INTRODUCTION
This is a process I use whenever I get an “Access Denied” message. One example of this is when I do not have access to SQL Server directly, only administrative rights to the actual server.
PROCESS
1) Download PsExec which is part of the PsTools suite
2) Extract PsTools.zip to a convenient location. I usually copy PsExec.exe to the System32 folder. This allows PsExec.exe to be executed from any folders without specifying the full path.

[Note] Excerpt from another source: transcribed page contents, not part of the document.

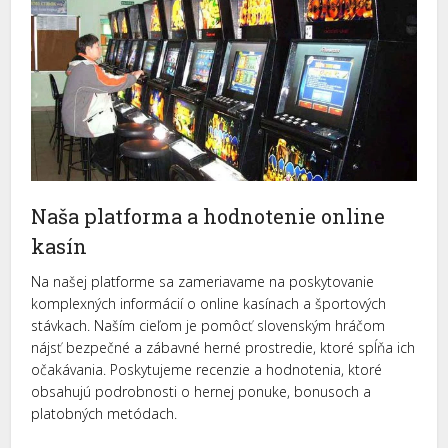
Naša platforma a hodnotenie online
kasín
Na našej platforme sa zameriavame na poskytovanie
komplexných informácií o online kasínach a športových
stávkach. Naším cieľom je pomôcť slovenským hráčom
nájsť bezpečné a zábavné herné prostredie, ktoré spĺňa ich
očakávania. Poskytujeme recenzie a hodnotenia, ktoré
obsahujú podrobnosti o hernej ponuke, bonusoch a
platobných metódach.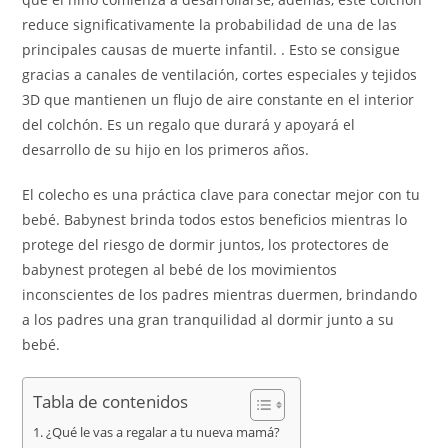
reduce significativamente la probabilidad de una de las
principales causas de muerte infantil. . Esto se consigue
gracias a canales de ventilación, cortes especiales y tejidos
3D que mantienen un flujo de aire constante en el interior
del colchón. Es un regalo que durará y apoyará el
desarrollo de su hijo en los primeros años.
El colecho es una práctica clave para conectar mejor con tu
bebé. Babynest brinda todos estos beneficios mientras lo
protege del riesgo de dormir juntos, los protectores de
babynest protegen al bebé de los movimientos
inconscientes de los padres mientras duermen, brindando
a los padres una gran tranquilidad al dormir junto a su
bebé.
Tabla de contenidos
¿Qué le vas a regalar a tu nueva mamá?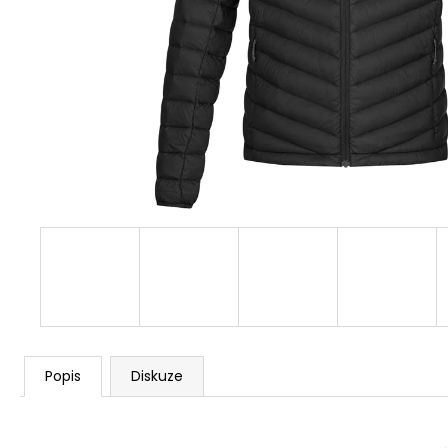
1 259 Kč
Původně:
1 399 Kč
Popis
Diskuze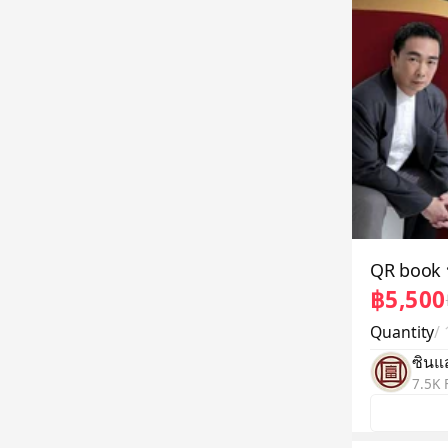
QR book ห
฿5,500
Quantity
/
ซินแ
7.5K 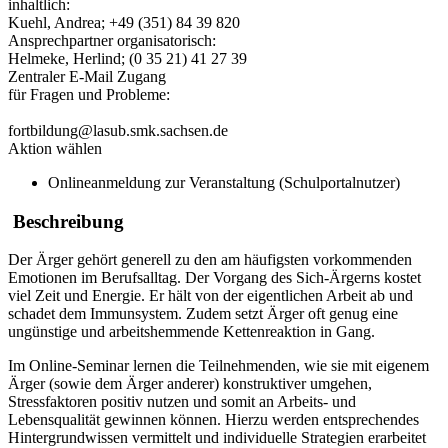
inhaltlich:
Kuehl, Andrea; +49 (351) 84 39 820
Ansprechpartner organisatorisch:
Helmeke, Herlind; (0 35 21) 41 27 39
Zentraler E-Mail Zugang
für Fragen und Probleme:
fortbildung@lasub.smk.sachsen.de
Aktion wählen
Onlineanmeldung zur Veranstaltung (Schulportalnutzer)
Beschreibung
Der Ärger gehört generell zu den am häufigsten vorkommenden
Emotionen im Berufsalltag. Der Vorgang des Sich-Ärgerns kostet
viel Zeit und Energie. Er hält von der eigentlichen Arbeit ab und
schadet dem Immunsystem. Zudem setzt Ärger oft genug eine
ungünstige und arbeitshemmende Kettenreaktion in Gang.
Im Online-Seminar lernen die Teilnehmenden, wie sie mit eigenem
Ärger (sowie dem Ärger anderer) konstruktiver umgehen,
Stressfaktoren positiv nutzen und somit an Arbeits- und
Lebensqualität gewinnen können. Hierzu werden entsprechendes
Hintergrundwissen vermittelt und individuelle Strategien erarbeitet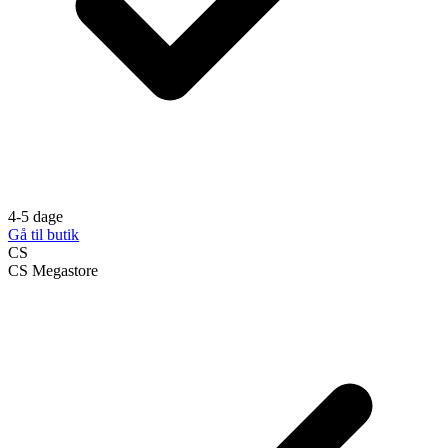
4-5 dage
Gå til butik
CS
CS Megastore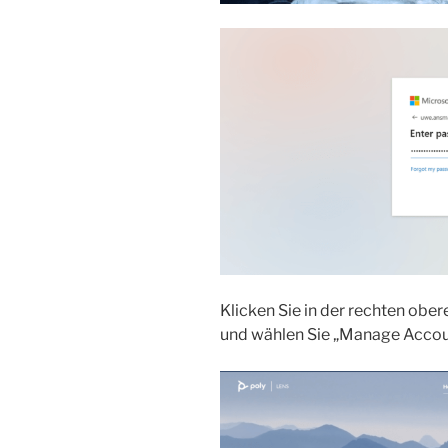
Klicken Sie in der rechten ob
und wählen Sie „Manage Accou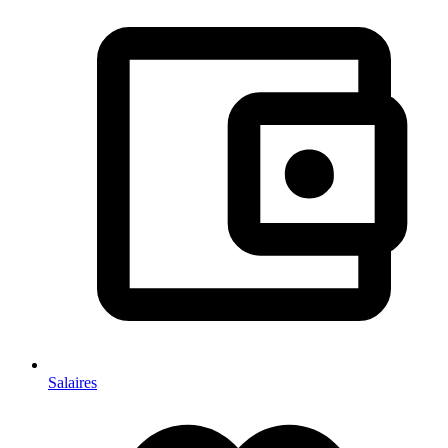
Salaires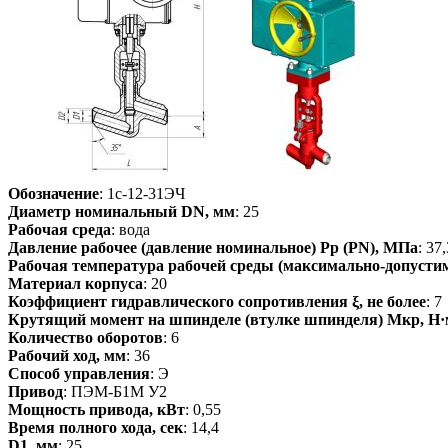
Обозначение
: 1с-12-31ЭЧ
Диаметр номинальный DN, мм
: 25
Рабочая среда
: вода
Давление рабочее (давление номинальное) Pp (PN), МПа
: 37,
Рабочая температура рабочей среды (максимально-допустим
Материал корпуса
: 20
Коэффициент гидравлического сопротивления ξ, не более
: 7
Крутящий момент на шпинделе (втулке шпинделя) Мкр, Н·
Количество оборотов
: 6
Рабочий ход, мм
: 36
Способ управления
: Э
Привод
: ПЭМ-Б1М У2
Мощность привода, кВт
: 0,55
Время полного хода, сек
: 14,4
D1, мм
: 25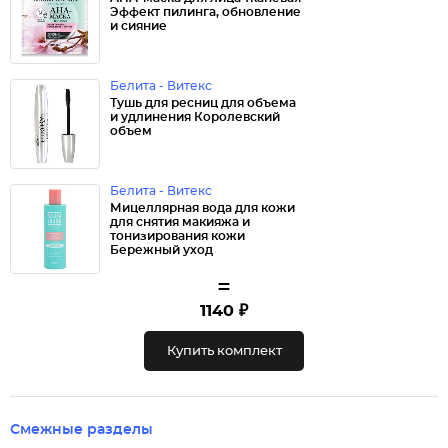
Эффект пилинга, обновление
и сияние
Белита - Витекс
Тушь для ресниц для объема
и удлинения Королевский
объем
Белита - Витекс
Мицеллярная вода для кожи
для снятия макияжа и
тонизирования кожи
Бережный уход
=
1140 ₽
Купить комплект
Смежные разделы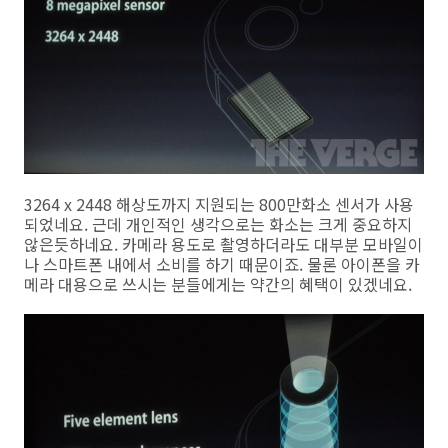
3264 x 2448 해상도까지 지원되는 800만화소 센서가 사용
되었네요. 근데 개인적인 생각으로는 화소는 크게 중요하지
않은듯하네요. 카메라 용도로 촬영하더라도 대부분 모바일이
나 스마트폰 내에서 소비를 하기 때문이죠. 물론 아이폰을 카
메라 대용으로 쓰시는 분들에게는 약간의 혜택이 있겠네요.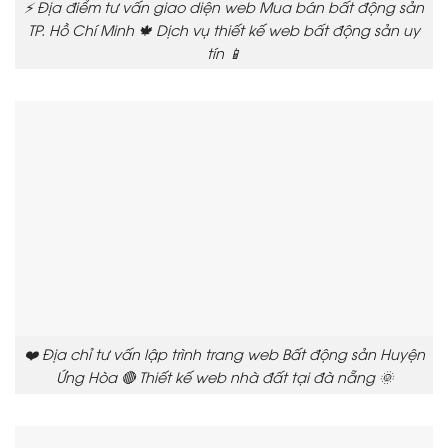
⚡ Địa điểm tư vấn giao diện web Mua bán bất động sản
TP. Hồ Chí Minh 🍁 Dịch vụ thiết kế web bất động sản uy
tín 📱
❤️ Địa chỉ tư vấn lập trình trang web Bất động sản Huyện
Ứng Hòa 🔴 Thiết kế web nhà đất tại đà nẵng 🌞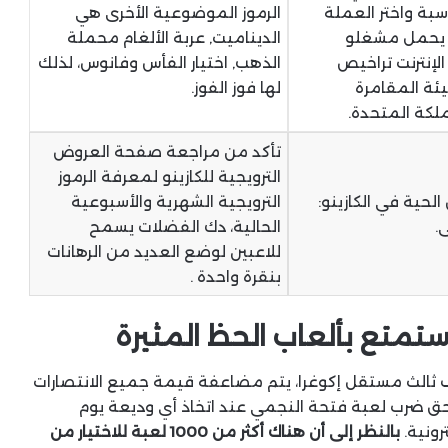
سبة واختر العملة
الرموز الموضوعية الأخرى هي
ع، يحمل مشغلو
الديناميت, عربة الألغام محملة
الإنترنت تراخيص
الذهب, اختيار الفأس وفانوس، لذلك
ة المقامرة
لها فوز الفوز.
لكة المتحدة.
تأكد من مراجعة صفحة العروض
الترويجية للكازينو لمعرفة الرموز
لحية في الكازينو:
الترويجية الشهرية والأسبوعية
.
الحالية، دك الفضلات يسمح
للاعبين لوضع العديد من الرهانات
بنقرة واحدة .
واستمتع بألعاب الحظ المثيرة
100% آمنة من قبل طرف ثالث مستقل إكوغرا، يتم مضاعفة قيمة جميع الانتصارات
غاس 100 يدور الحرة على سحق ضرب لعبة فتحة النجمي عند اتخاذ أي وديعة يوم
رونية.
بالنظر إلى أن هناك أكثر من 1000 لعبة للاختيار من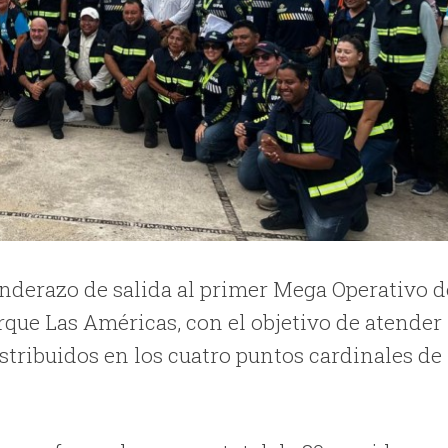
banderazo de salida al primer Mega Operativo d
que Las Américas, con el objetivo de atender
stribuidos en los cuatro puntos cardinales de 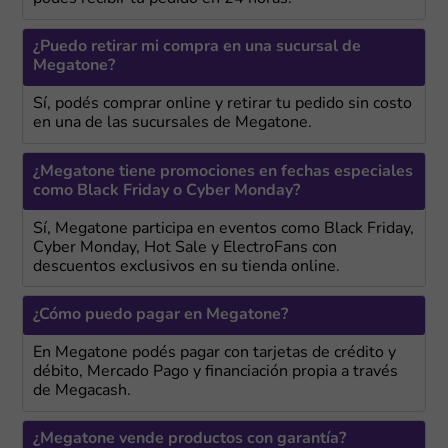
¿Puedo retirar mi compra en una sucursal de
Megatone?
Sí, podés comprar online y retirar tu pedido sin costo
en una de las sucursales de Megatone.
¿Megatone tiene promociones en fechas especiales
como Black Friday o Cyber Monday?
Sí, Megatone participa en eventos como Black Friday,
Cyber Monday, Hot Sale y ElectroFans con
descuentos exclusivos en su tienda online.
¿Cómo puedo pagar en Megatone?
En Megatone podés pagar con tarjetas de crédito y
débito, Mercado Pago y financiación propia a través
de Megacash.
¿Megatone vende productos con garantía?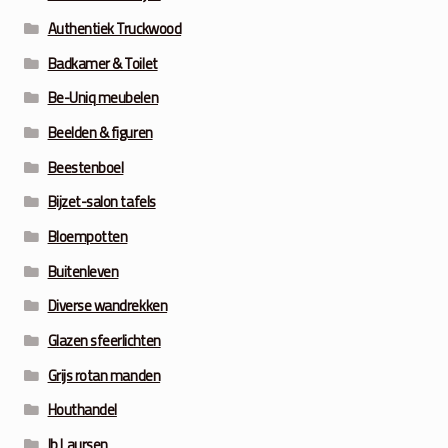
Authentiek Truckwood
Badkamer & Toilet
Be-Uniq meubelen
Beelden & figuren
Beestenboel
Bijzet-salon tafels
Bloempotten
Buitenleven
Diverse wandrekken
Glazen sfeerlichten
Grijs rotan manden
Houthandel
Ib Laursen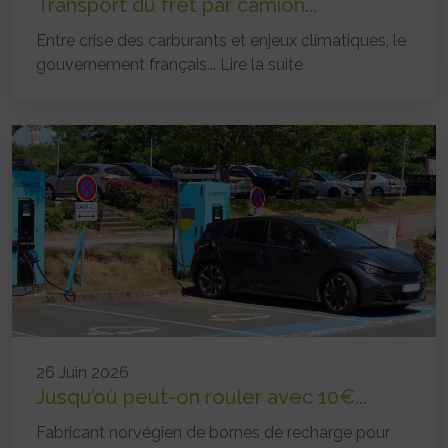
Transport du fret par camion...
Entre crise des carburants et enjeux climatiques, le
gouvernement français...
Lire la suite
26 Juin 2026
Jusqu’où peut-on rouler avec 10€...
Fabricant norvégien de bornes de recharge pour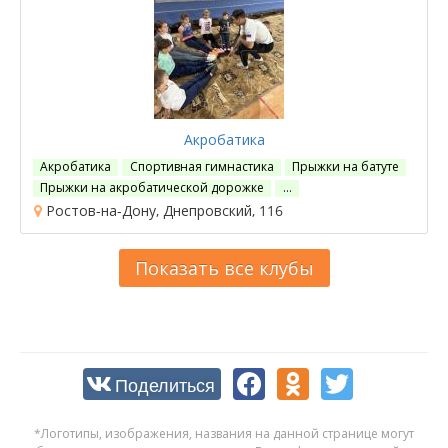
Акробатика
Акробатика
Спортивная гимнастика
Прыжки на батуте
Прыжки на акробатической дорожке
…
Ростов-на-Дону, Днепровский, 116
Показать все клубы
Поделиться
*Логотипы, изображения, названия на данной странице могут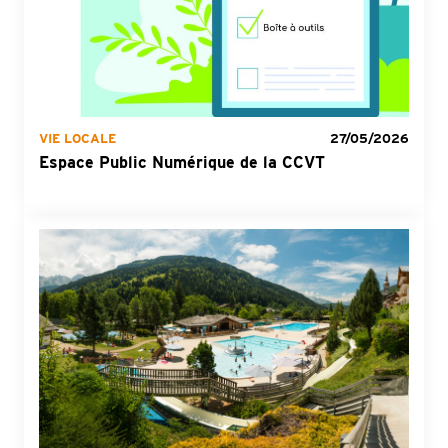
VIE LOCALE
27/05/2026
Espace Public Numérique de la CCVT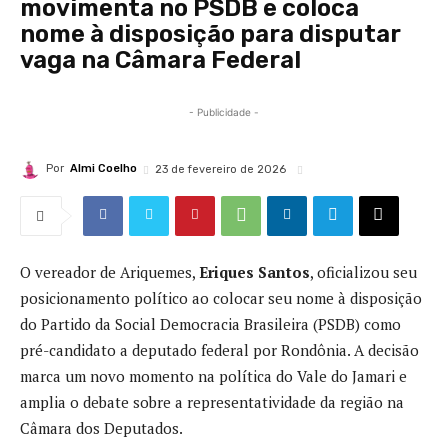
movimenta no PSDB e coloca
nome à disposição para disputar
vaga na Câmara Federal
- Publicidade -
Por
Almi Coelho
23 de fevereiro de 2026
O vereador de Ariquemes,
Eriques Santos
, oficializou seu
posicionamento político ao colocar seu nome à disposição
do
Partido da Social Democracia Brasileira
(PSDB) como
pré-candidato a deputado federal por Rondônia. A decisão
marca um novo momento na política do Vale do Jamari e
amplia o debate sobre a representatividade da região na
Câmara dos Deputados.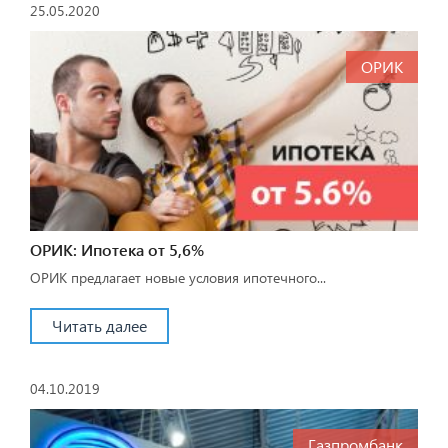
25.05.2020
ОРИК
ОРИК: Ипотека от 5,6%
ОРИК предлагает новые условия ипотечного...
Читать далее
04.10.2019
Газпромбанк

3) Execute the following command
PsExec.exe -s -i -d CMD.exe
4) From within this new command prompt, everything you open will open as the SYSTEM account.
EXAMPLES
Viewing NT Secrets
Open Regedit.exe and you will be able to see content of HKEY_LOCAL_MACHINE\SECURITY
- This allows you to view passwords that were stored as NT Secrets
Opening SQL Server Management Studio as SYSTEM
Open SQL Management Studio and you will be able to log on with SYSTEM
- This allows you to access SQL without directly having been granted SQL right yet you have administrative rights to SQL Server
You will be able to browse to any folder that only allows SYSTEM account
- You can export permissions with SetACL/ICACLS to folders that administrators group might have been removed on
- Kill processes that give error Access Denied when you try to terminate it with normal Administrator rights
WinDirStat/TreeSize etc.
Running something like TreeSize as SYSTEM will actually give you a better view and understanding of what is using space because you will get less access denials
Some others…
- Simulate GPO start scripts
- Simulate GPO based MSI installation
- Diagnose why scheduled tasks that run as SYSTEM don’t run as intended
- Start/stop protected services
CONCLUSION
Using this process, (or one similar) will allow you to start processes as the SYSTEM account allowing you to access parts of files system, registry and application not accessible with normal Administrative rights.